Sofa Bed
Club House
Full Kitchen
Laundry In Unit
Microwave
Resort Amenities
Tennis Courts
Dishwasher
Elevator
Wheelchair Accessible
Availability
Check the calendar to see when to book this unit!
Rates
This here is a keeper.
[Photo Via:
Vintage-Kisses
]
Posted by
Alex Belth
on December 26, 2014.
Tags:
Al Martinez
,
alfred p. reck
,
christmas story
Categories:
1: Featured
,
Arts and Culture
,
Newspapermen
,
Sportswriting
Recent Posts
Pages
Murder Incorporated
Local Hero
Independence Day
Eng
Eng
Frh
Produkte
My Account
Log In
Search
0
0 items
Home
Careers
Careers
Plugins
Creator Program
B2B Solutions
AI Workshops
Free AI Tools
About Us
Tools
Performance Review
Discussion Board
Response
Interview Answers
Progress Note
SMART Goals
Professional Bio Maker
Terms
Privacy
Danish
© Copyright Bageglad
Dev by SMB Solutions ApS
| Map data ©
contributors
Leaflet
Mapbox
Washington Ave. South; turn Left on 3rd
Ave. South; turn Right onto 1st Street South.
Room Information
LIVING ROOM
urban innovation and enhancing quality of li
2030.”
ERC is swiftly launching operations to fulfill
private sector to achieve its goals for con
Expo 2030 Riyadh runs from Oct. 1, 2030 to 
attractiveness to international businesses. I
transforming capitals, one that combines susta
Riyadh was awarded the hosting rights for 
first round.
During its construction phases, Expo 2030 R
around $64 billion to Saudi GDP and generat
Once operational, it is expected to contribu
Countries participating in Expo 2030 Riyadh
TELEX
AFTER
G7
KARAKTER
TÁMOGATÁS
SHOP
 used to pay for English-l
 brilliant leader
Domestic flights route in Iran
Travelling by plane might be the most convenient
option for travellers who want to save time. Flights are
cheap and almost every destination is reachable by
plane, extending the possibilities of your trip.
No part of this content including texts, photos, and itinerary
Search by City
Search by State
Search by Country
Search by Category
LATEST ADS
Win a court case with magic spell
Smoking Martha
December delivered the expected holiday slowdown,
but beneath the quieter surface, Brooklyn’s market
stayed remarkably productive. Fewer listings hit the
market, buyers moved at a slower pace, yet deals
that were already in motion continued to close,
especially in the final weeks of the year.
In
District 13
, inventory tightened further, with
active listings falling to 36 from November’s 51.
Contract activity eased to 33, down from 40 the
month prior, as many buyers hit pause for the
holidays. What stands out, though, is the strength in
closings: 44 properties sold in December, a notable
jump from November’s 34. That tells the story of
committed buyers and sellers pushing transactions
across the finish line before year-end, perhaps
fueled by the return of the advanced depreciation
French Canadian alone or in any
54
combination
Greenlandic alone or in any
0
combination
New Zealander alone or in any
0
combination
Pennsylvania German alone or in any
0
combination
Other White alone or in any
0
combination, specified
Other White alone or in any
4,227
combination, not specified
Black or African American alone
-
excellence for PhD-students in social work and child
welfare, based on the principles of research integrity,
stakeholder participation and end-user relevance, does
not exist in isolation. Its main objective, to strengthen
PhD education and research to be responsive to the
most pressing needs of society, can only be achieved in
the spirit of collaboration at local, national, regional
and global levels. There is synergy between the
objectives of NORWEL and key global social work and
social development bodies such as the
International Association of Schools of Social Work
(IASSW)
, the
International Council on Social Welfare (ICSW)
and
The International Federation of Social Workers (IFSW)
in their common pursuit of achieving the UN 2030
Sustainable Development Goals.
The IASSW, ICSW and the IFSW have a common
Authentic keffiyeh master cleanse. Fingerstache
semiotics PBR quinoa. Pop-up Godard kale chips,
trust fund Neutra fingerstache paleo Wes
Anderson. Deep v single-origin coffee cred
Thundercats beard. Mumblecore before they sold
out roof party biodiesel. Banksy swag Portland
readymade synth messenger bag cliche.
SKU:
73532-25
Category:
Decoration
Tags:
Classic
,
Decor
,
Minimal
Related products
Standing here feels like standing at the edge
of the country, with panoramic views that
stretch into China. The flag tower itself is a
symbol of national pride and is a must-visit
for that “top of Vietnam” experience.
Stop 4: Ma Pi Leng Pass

········

> **Work request**: Only the lines above starting with the one with "combination, not specified" and going through the one with "not exist in" are to be copied, word for word and with both ends kept.

> **Task solution**:
combination, not specified
Black or African American alone
-
excellence for PhD-students in social work and child
welfare, based on the principles of research integrity,
stakeholder participation and end-user relevance, does
not exist in isolation. Its main objective, to strengthen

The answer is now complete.